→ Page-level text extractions

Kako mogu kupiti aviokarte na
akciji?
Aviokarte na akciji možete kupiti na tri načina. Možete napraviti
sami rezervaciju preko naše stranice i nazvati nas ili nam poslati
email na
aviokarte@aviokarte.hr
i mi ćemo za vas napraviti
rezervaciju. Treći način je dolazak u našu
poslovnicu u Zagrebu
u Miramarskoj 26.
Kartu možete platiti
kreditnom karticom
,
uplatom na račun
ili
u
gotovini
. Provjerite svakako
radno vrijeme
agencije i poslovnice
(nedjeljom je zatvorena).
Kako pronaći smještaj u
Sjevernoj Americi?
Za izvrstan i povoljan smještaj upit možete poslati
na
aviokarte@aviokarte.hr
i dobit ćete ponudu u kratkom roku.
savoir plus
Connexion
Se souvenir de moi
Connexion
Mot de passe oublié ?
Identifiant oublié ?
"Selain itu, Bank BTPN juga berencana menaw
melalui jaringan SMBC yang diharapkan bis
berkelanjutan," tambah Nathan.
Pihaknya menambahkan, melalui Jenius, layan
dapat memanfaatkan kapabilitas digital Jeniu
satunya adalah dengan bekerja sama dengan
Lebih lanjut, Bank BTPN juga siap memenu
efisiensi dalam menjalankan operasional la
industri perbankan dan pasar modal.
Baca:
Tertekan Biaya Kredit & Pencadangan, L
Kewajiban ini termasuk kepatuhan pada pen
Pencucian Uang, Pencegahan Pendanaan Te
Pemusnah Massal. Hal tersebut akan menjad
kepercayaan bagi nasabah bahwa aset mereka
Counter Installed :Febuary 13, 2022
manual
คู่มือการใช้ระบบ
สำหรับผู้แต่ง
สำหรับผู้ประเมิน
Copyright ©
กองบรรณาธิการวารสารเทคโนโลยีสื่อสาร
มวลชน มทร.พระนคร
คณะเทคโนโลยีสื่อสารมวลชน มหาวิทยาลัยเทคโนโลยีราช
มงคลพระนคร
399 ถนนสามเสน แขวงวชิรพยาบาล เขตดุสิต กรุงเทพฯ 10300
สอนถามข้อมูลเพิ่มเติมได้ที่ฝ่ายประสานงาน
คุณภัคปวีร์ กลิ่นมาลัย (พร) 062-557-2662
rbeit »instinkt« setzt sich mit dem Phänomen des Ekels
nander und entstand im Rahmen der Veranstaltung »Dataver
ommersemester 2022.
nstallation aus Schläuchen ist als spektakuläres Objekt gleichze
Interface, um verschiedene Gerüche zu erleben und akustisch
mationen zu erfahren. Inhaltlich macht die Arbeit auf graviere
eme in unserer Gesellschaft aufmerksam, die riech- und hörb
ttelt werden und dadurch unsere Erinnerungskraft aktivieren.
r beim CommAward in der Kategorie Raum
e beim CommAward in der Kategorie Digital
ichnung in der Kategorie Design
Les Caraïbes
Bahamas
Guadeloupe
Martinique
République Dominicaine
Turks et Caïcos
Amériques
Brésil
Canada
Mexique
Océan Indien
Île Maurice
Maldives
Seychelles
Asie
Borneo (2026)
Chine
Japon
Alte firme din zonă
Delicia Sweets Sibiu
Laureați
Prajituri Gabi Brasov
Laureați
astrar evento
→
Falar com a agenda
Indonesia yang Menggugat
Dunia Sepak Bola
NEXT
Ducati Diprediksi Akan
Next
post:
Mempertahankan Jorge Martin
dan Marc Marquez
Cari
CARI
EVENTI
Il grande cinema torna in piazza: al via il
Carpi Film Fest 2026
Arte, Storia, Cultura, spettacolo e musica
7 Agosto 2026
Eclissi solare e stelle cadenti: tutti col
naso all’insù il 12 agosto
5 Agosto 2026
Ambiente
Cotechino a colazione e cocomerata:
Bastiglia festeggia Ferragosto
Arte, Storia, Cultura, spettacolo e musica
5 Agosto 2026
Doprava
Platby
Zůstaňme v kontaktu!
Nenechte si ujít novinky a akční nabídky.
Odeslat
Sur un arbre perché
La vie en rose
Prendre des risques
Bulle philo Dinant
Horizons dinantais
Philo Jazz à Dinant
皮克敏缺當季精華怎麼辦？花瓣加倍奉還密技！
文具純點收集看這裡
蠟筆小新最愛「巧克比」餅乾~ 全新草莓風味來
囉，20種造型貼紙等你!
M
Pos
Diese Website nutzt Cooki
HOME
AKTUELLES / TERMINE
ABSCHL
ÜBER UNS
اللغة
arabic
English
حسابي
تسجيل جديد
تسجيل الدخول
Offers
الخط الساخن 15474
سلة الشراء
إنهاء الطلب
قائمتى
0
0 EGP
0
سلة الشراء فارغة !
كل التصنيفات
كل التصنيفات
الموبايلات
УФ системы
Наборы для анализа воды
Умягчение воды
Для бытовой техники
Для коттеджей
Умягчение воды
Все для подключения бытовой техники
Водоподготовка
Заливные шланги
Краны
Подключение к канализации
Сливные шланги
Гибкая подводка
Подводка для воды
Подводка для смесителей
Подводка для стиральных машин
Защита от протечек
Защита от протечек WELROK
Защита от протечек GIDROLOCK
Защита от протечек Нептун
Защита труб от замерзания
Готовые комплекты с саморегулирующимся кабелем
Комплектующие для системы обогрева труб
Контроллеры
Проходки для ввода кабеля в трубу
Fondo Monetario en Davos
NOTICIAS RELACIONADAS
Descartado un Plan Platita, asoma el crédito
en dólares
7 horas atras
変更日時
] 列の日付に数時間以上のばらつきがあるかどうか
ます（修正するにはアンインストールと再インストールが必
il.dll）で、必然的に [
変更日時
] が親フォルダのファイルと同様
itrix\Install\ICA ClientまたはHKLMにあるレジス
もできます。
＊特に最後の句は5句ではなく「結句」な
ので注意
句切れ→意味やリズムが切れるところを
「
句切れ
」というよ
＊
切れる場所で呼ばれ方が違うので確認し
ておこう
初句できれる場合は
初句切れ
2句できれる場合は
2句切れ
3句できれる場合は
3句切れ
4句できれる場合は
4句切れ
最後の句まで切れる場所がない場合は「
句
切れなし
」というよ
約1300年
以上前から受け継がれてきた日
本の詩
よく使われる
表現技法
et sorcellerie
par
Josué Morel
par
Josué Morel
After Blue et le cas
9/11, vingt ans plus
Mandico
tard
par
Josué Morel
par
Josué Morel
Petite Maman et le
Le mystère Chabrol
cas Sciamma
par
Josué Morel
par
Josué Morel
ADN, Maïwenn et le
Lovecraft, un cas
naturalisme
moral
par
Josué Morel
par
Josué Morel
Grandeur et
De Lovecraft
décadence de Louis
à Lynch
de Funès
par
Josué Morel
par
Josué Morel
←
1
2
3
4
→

→ Assignment
Line by line, the data should be returned exactly as written.

→ Output for this exercise
Kako mogu kupiti aviokarte na
akciji?
Aviokarte na akciji možete kupiti na tri načina. Možete napraviti
sami rezervaciju preko naše stranice i nazvati nas ili nam poslati
email na
aviokarte@aviokarte.hr
i mi ćemo za vas napraviti
rezervaciju. Treći način je dolazak u našu
poslovnicu u Zagrebu
u Miramarskoj 26.
Kartu možete platiti
kreditnom karticom
,
uplatom na račun
ili
u
gotovini
. Provjerite svakako
radno vrijeme
agencije i poslovnice
(nedjeljom je zatvorena).
Kako pronaći smještaj u
Sjevernoj Americi?
Za izvrstan i povoljan smještaj upit možete poslati
na
aviokarte@aviokarte.hr
i dobit ćete ponudu u kratkom roku.
savoir plus
Connexion
Se souvenir de moi
Connexion
Mot de passe oublié ?
Identifiant oublié ?
"Selain itu, Bank BTPN juga berencana menaw
melalui jaringan SMBC yang diharapkan bis
berkelanjutan," tambah Nathan.
Pihaknya menambahkan, melalui Jenius, layan
dapat memanfaatkan kapabilitas digital Jeniu
satunya adalah dengan bekerja sama dengan
Lebih lanjut, Bank BTPN juga siap memenu
efisiensi dalam menjalankan operasional la
industri perbankan dan pasar modal.
Baca:
Tertekan Biaya Kredit & Pencadangan, L
Kewajiban ini termasuk kepatuhan pada pen
Pencucian Uang, Pencegahan Pendanaan Te
Pemusnah Massal. Hal tersebut akan menjad
kepercayaan bagi nasabah bahwa aset mereka
Counter Installed :Febuary 13, 2022
manual
คู่มือการใช้ระบบ
สำหรับผู้แต่ง
สำหรับผู้ประเมิน
Copyright ©
กองบรรณาธิการวารสารเทคโนโลยีสื่อสาร
มวลชน มทร.พระนคร
คณะเทคโนโลยีสื่อสารมวลชน มหาวิทยาลัยเทคโนโลยีราช
มงคลพระนคร
399 ถนนสามเสน แขวงวชิรพยาบาล เขตดุสิต กรุงเทพฯ 10300
สอนถามข้อมูลเพิ่มเติมได้ที่ฝ่ายประสานงาน
คุณภัคปวีร์ กลิ่นมาลัย (พร) 062-557-2662
rbeit »instinkt« setzt sich mit dem Phänomen des Ekels
nander und entstand im Rahmen der Veranstaltung »Dataver
ommersemester 2022.
nstallation aus Schläuchen ist als spektakuläres Objekt gleichze
Interface, um verschiedene Gerüche zu erleben und akustisch
mationen zu erfahren. Inhaltlich macht die Arbeit auf graviere
eme in unserer Gesellschaft aufmerksam, die riech- und hörb
ttelt werden und dadurch unsere Erinnerungskraft aktivieren.
r beim CommAward in der Kategorie Raum
e beim CommAward in der Kategorie Digital
ichnung in der Kategorie Design
Les Caraïbes
Bahamas
Guadeloupe
Martinique
République Dominicaine
Turks et Caïcos
Amériques
Brésil
Canada
Mexique
Océan Indien
Île Maurice
Maldives
Seychelles
Asie
Borneo (2026)
Chine
Japon
Alte firme din zonă
Delicia Sweets Sibiu
Laureați
Prajituri Gabi Brasov
Laureați
astrar evento
→
Falar com a agenda
Indonesia yang Menggugat
Dunia Sepak Bola
NEXT
Ducati Diprediksi Akan
Next
post:
Mempertahankan Jorge Martin
dan Marc Marquez
Cari
CARI
EVENTI
Il grande cinema torna in piazza: al via il
Carpi Film Fest 2026
Arte, Storia, Cultura, spettacolo e musica
7 Agosto 2026
Eclissi solare e stelle cadenti: tutti col
naso all’insù il 12 agosto
5 Agosto 2026
Ambiente
Cotechino a colazione e cocomerata:
Bastiglia festeggia Ferragosto
Arte, Storia, Cultura, spettacolo e musica
5 Agosto 2026
Doprava
Platby
Zůstaňme v kontaktu!
Nenechte si ujít novinky a akční nabídky.
Odeslat
Sur un arbre perché
La vie en rose
Prendre des risques
Bulle philo Dinant
Horizons dinantais
Philo Jazz à Dinant
皮克敏缺當季精華怎麼辦？花瓣加倍奉還密技！
文具純點收集看這裡
蠟筆小新最愛「巧克比」餅乾~ 全新草莓風味來
囉，20種造型貼紙等你!
M
Pos
Diese Website nutzt Cooki
HOME
AKTUELLES / TERMINE
ABSCHL
ÜBER UNS
اللغة
arabic
English
حسابي
تسجيل جديد
تسجيل الدخول
Offers
الخط الساخن 15474
سلة الشراء
إنهاء الطلب
قائمتى
0
0 EGP
0
سلة الشراء فارغة !
كل التصنيفات
كل التصنيفات
الموبايلات
УФ системы
Наборы для анализа воды
Умягчение воды
Для бытовой техники
Для коттеджей
Умягчение воды
Все для подключения бытовой техники
Водоподготовка
Заливные шланги
Краны
Подключение к канализации
Сливные шланги
Гибкая подводка
Подводка для воды
Подводка для смесителей
Подводка для стиральных машин
Защита от протечек
Защита от протечек WELROK
Защита от протечек GIDROLOCK
Защита от протечек Нептун
Защита труб от замерзания
Готовые комплекты с саморегулирующимся кабелем
Комплектующие для системы обогрева труб
Контроллеры
Проходки для ввода кабеля в трубу
Fondo Monetario en Davos
NOTICIAS RELACIONADAS
Descartado un Plan Platita, asoma el crédito
en dólares
7 horas atras
変更日時
] 列の日付に数時間以上のばらつきがあるかどうか
ます（修正するにはアンインストールと再インストールが必
il.dll）で、必然的に [
変更日時
] が親フォルダのファイルと同様
itrix\Install\ICA ClientまたはHKLMにあるレジス
もできます。
＊特に最後の句は5句ではなく「結句」な
ので注意
句切れ→意味やリズムが切れるところを
「
句切れ
」というよ
＊
切れる場所で呼ばれ方が違うので確認し
ておこう
初句できれる場合は
初句切れ
2句できれる場合は
2句切れ
3句できれる場合は
3句切れ
4句できれる場合は
4句切れ
最後の句まで切れる場所がない場合は「
句
切れなし
」というよ
約1300年
以上前から受け継がれてきた日
本の詩
よく使われる
表現技法
et sorcellerie
par
Josué Morel
par
Josué Morel
After Blue et le cas
9/11, vingt ans plus
Mandico
tard
par
Josué Morel
par
Josué Morel
Petite Maman et le
Le mystère Chabrol
cas Sciamma
par
Josué Morel
par
Josué Morel
ADN, Maïwenn et le
Lovecraft, un cas
naturalisme
moral
par
Josué Morel
par
Josué Morel
Grandeur et
De Lovecraft
décadence de Louis
à Lynch
de Funès
par
Josué Morel
par
Josué Morel
←
1
2
3
4
→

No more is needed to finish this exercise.